Propédeutique minimale à de telles questions : c’est à la thématique de la force qu’il faudrait ici se soustraire, aux motifs de l’effort, de la force et de la puissance, de la Macht du machen (et peut-on le faire au nom du « travail » ?), car la peine, la passivité, la passion ou la passibilité attachées à la peine ne relèvent pas de ce registre, pas plus, du reste, qu’elles ne relèvent du registre moral de la condamnation chrétienne, à laquelle le travail a été attaché (mais attaché aussi à une rédemption, qui peut-être a laissé des traces chez Marx).
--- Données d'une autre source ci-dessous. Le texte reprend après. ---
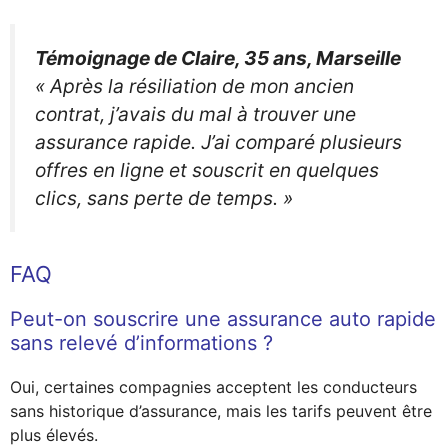
Témoignage de Claire, 35 ans, Marseille
« Après la résiliation de mon ancien
contrat, j’avais du mal à trouver une
assurance rapide. J’ai comparé plusieurs
offres en ligne et souscrit en quelques
clics, sans perte de temps. »
FAQ
Peut-on souscrire une assurance auto rapide
sans relevé d’informations ?
Oui, certaines compagnies acceptent les conducteurs
sans historique d’assurance, mais les tarifs peuvent être
plus élevés.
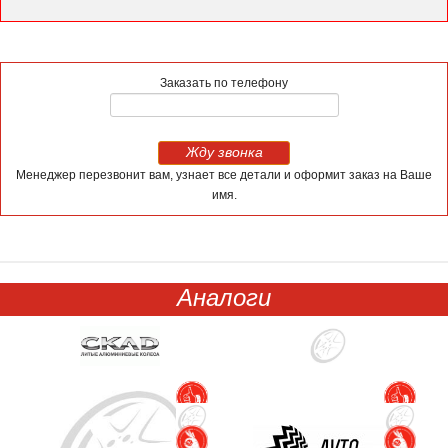
Заказать по телефону
Жду звонка
Менеджер перезвонит вам, узнает все детали и оформит заказ на Ваше
имя.
Аналоги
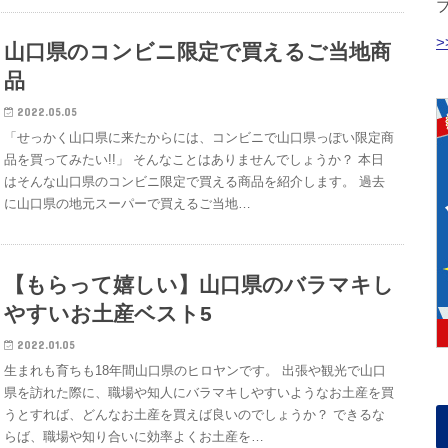
山口県のコンビニ限定で買えるご当地商
品
2022.05.05
「せっかく山口県に来たからには、コンビニで山口県っぽい限定商
品を買ってみたい!!」 そんなことはありませんでしょうか？ 本日
はそんな山口県のコンビニ限定で買える商品を紹介します。 過去
に山口県の地元スーパーで買えるご当地…
【もらって嬉しい】山口県のバラマキし
やすいお土産ベスト5
2022.01.05
生まれも育ちも18年間山口県のヒロヤンです。 出張や観光で山口
県を訪れた際に、職場や知人にバラマキしやすいようなお土産を買
うとすれば、どんなお土産を買えば良いのでしょうか？ できるな
らば、職場や知り合いに効率よくお土産を…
Peut-on penser « la sueur du front » à l’écart de la force et à l’écart du péché ?

(Marx : « ” Tu travailleras à la sueur de ton front ! ” Cette malédiction, Adam la reçut de la bouche de Jéhovah, et c’est bien ainsi qu’Adam Smith entend le travail ; quant au ” repos “, il serait identique à la ” liberté ” et au ” bonheur “. C’est le moindre souci de Smith que, ” dans son état normal de santé, de force, d’activité, d’habileté, de dextérité “, l’individu ait également besoin d’une quantité normale de travail qui mette fin à son repos. » – Pléiade, II, p. 288-289 = Grundrisse).

Du travail comme besoin, besoin d’une quantité normale de ce besoin ? Questions dérisoires ou détestables pour qui sort des camps, du stakhanovisme ou du fordisme (à supposer que quiconque en soit sorti, ou que l’on sache ce que veut dire, ici, « sortir de »). C’est évident (mais il ne faut tout de même pas l’oublier). Comme toutes les évidences, cela profère une énigme.